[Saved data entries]
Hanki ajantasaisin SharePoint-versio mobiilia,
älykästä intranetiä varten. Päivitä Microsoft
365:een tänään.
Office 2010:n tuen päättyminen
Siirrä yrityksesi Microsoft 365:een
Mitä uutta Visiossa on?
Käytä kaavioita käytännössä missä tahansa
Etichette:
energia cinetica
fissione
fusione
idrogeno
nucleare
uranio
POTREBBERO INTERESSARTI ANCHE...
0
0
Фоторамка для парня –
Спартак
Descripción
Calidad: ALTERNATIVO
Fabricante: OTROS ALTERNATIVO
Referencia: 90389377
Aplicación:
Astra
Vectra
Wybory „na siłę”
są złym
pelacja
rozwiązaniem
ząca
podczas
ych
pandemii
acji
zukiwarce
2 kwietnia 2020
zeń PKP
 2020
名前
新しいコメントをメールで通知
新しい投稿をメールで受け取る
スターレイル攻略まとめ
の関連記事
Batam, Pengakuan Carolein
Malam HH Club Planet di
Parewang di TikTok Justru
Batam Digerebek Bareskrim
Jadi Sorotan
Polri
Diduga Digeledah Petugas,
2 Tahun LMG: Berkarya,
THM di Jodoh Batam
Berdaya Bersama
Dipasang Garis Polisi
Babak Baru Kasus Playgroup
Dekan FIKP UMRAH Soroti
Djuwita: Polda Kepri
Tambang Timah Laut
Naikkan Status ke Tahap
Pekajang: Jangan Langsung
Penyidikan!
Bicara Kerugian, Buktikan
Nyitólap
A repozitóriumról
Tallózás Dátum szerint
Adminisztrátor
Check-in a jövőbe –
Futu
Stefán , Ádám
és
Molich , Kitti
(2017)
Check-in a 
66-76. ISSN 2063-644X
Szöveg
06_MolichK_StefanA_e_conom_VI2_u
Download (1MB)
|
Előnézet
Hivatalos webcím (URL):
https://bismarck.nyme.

• _EXERCISE REQUIREMENTS_: Every entry needs to be copied again exactly.

• _EXPECTED OUTPUT_:
Hanki ajantasaisin SharePoint-versio mobiilia,
älykästä intranetiä varten. Päivitä Microsoft
365:een tänään.
Office 2010:n tuen päättyminen
Siirrä yrityksesi Microsoft 365:een
Mitä uutta Visiossa on?
Käytä kaavioita käytännössä missä tahansa
Etichette:
energia cinetica
fissione
fusione
idrogeno
nucleare
uranio
POTREBBERO INTERESSARTI ANCHE...
0
0
Фоторамка для парня –
Спартак
Descripción
Calidad: ALTERNATIVO
Fabricante: OTROS ALTERNATIVO
Referencia: 90389377
Aplicación:
Astra
Vectra
Wybory „na siłę”
są złym
pelacja
rozwiązaniem
ząca
podczas
ych
pandemii
acji
zukiwarce
2 kwietnia 2020
zeń PKP
 2020
名前
新しいコメントをメールで通知
新しい投稿をメールで受け取る
スターレイル攻略まとめ
の関連記事
Batam, Pengakuan Carolein
Malam HH Club Planet di
Parewang di TikTok Justru
Batam Digerebek Bareskrim
Jadi Sorotan
Polri
Diduga Digeledah Petugas,
2 Tahun LMG: Berkarya,
THM di Jodoh Batam
Berdaya Bersama
Dipasang Garis Polisi
Babak Baru Kasus Playgroup
Dekan FIKP UMRAH Soroti
Djuwita: Polda Kepri
Tambang Timah Laut
Naikkan Status ke Tahap
Pekajang: Jangan Langsung
Penyidikan!
Bicara Kerugian, Buktikan
Nyitólap
A repozitóriumról
Tallózás Dátum szerint
Adminisztrátor
Check-in a jövőbe –
Futu
Stefán , Ádám
és
Molich , Kitti
(2017)
Check-in a 
66-76. ISSN 2063-644X
Szöveg
06_MolichK_StefanA_e_conom_VI2_u
Download (1MB)
|
Előnézet
Hivatalos webcím (URL):
https://bismarck.nyme.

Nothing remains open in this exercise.